Dedifferentiated chondrosarcoma
[Click
here to see a case], however, can
mimic mesenchymal chondrosarcoma. These tumors
typically occur in an older age group and is more likely to affect the
appendicular skeleton. These tumors show an abrupt transition between the
low-grade chondroid component and the high grade dedifferentiated component.
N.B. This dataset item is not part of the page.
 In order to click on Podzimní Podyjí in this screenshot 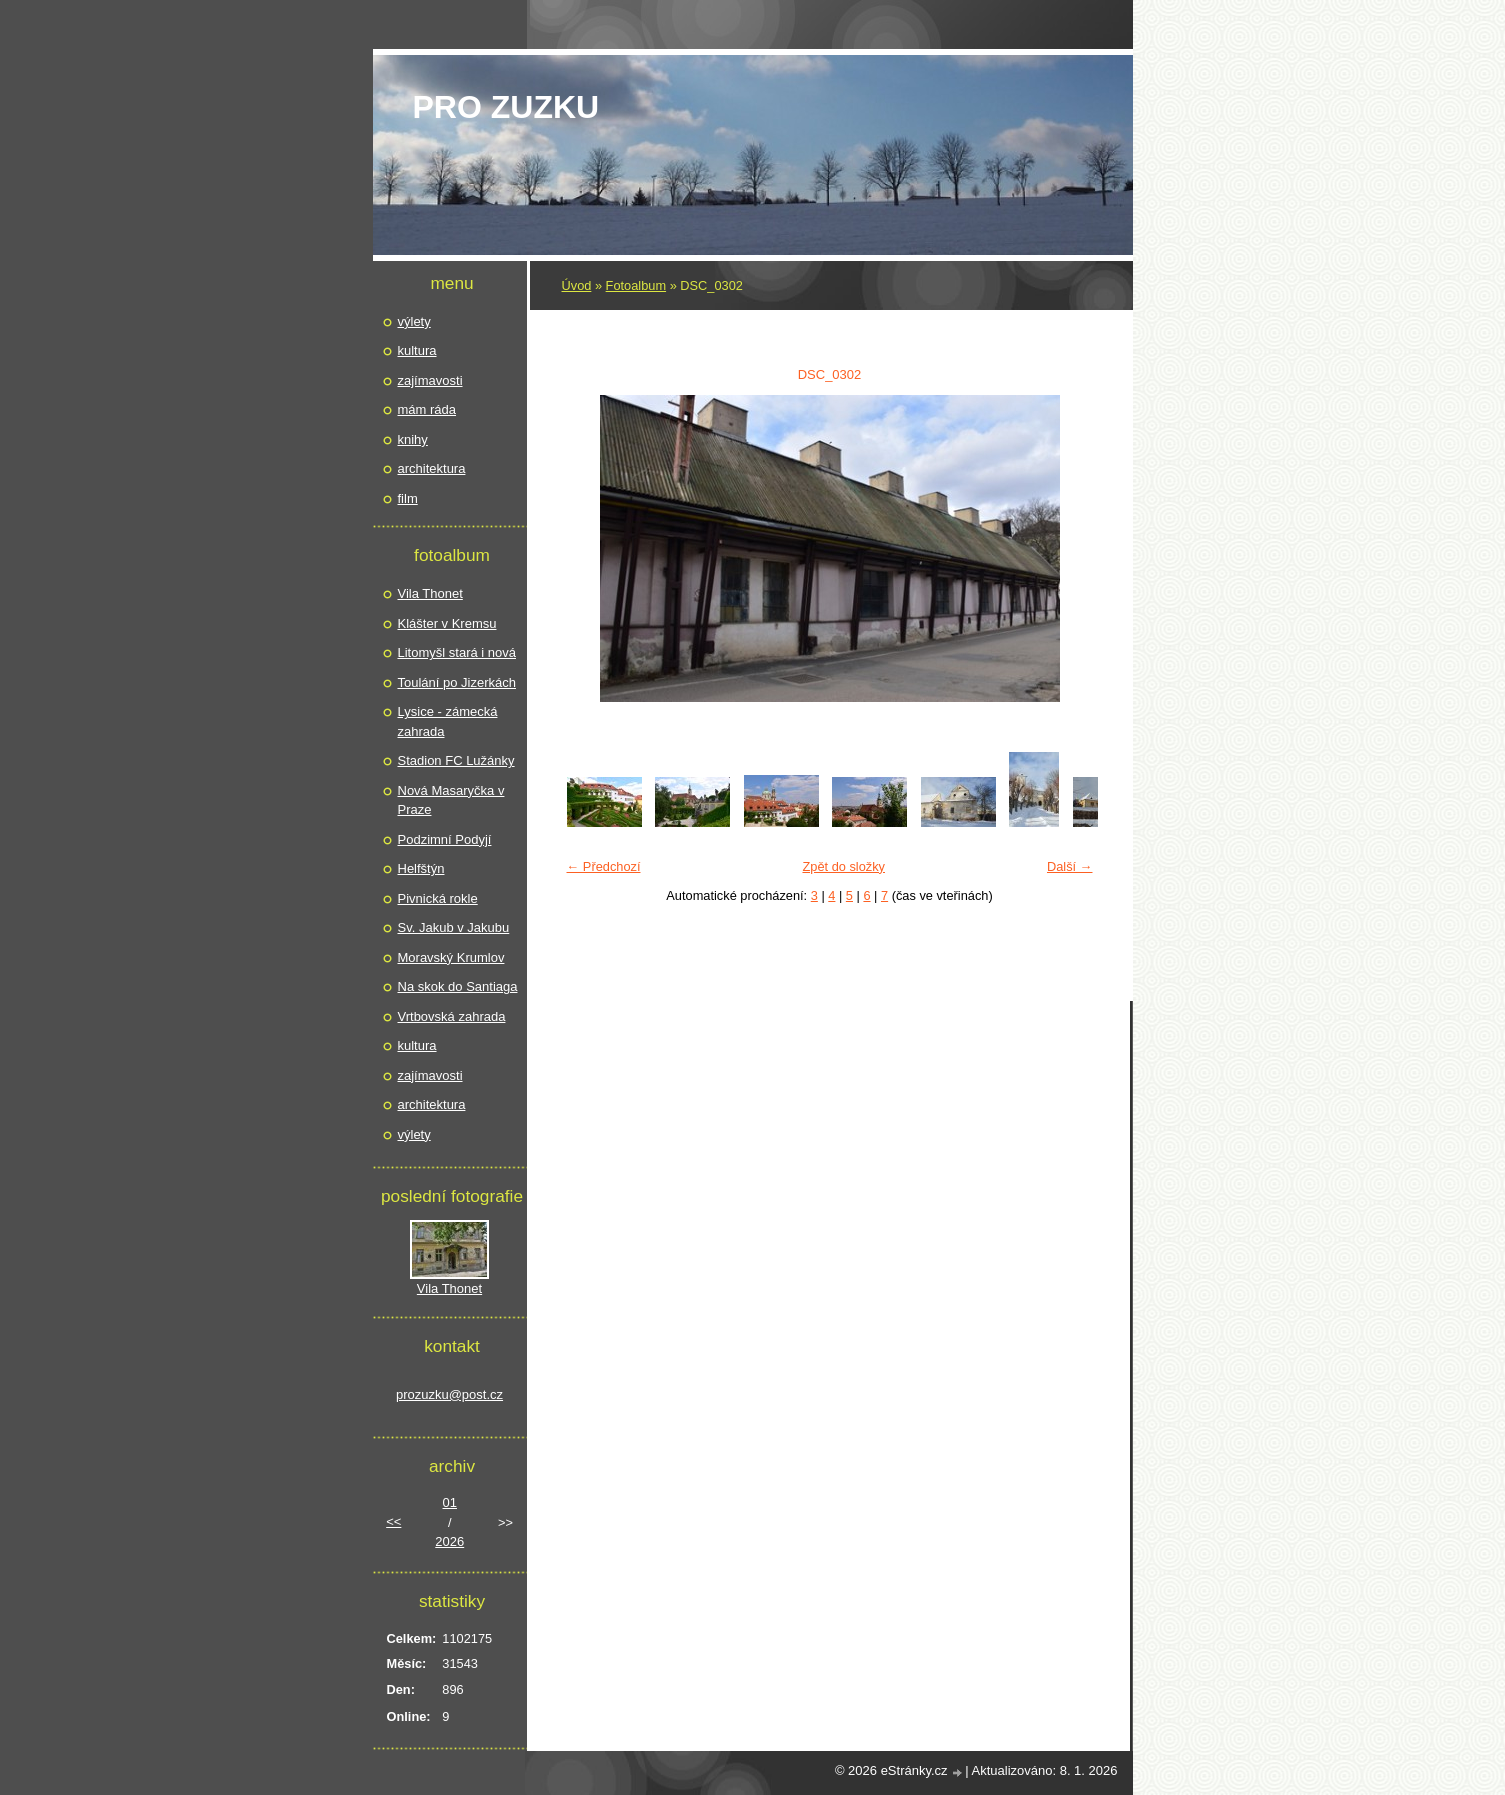 , I will do `click(445, 839)`.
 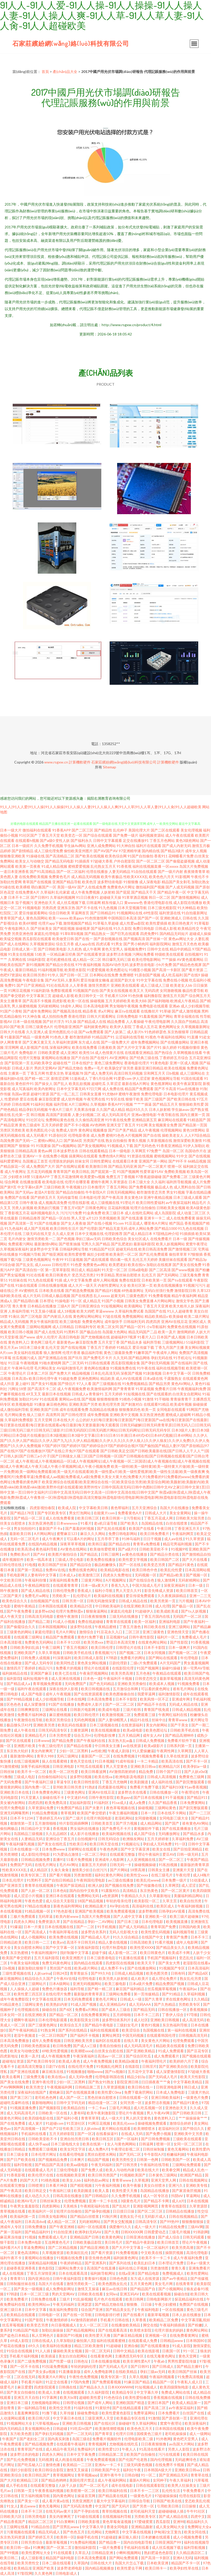 I want to click on 韩日精品中文字幕, so click(x=36, y=1828).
This abrupt transition can suggest mesenchymal chondrosarcoma particularly in
small core biopsies. The dedifferentiated component appears high-grade but not
as primitive mesenchymal component. A hemangiopericytoma-like vascular pattern
is not a feature. Mutations of IDH1
and IDH2 are present in about 50% of
chondrosarcomas, they are not present in mesenchymal chondrosarcomas [Amary
MF et al., 2011].
Ewing's sarcoma
lacks a chondroid component, and tumor cells are typically S-100
protein-negative, unlike mesenchymal chondrosarcoma. Reciprocal translocation
between chromosomes 11 and 22 involving bands q24 and q12, t(11;22)(q24;q12)
leading to
EWSR1-FLI1
fusion occurs in approximately 85% of Ewing’s sarcomas. Other uncommon fusions
include EWSR1-ERG and EWSR1-ETV1 [Source].
Embryonal rhabdomyosarcoma
lacks a chondroid component and consistently expresses muscle differentiation
markers such as desmin, muscle specific actin, and myoglobin. It lacks a
diagnostic gene fusion. Although hemangiopericytoma
and synovial sarcoma may contain areas
with vascular architecture similar to that of mesenchymal chondrosarcoma, they
lack the chondroid component. Small cell
osteosarcoma is typically negative for S-100 protein and have bone
formation. Non-Hodgkin lymphomas are positive
for leucocyte common antigen (LCA) and they also lack the chondroid component.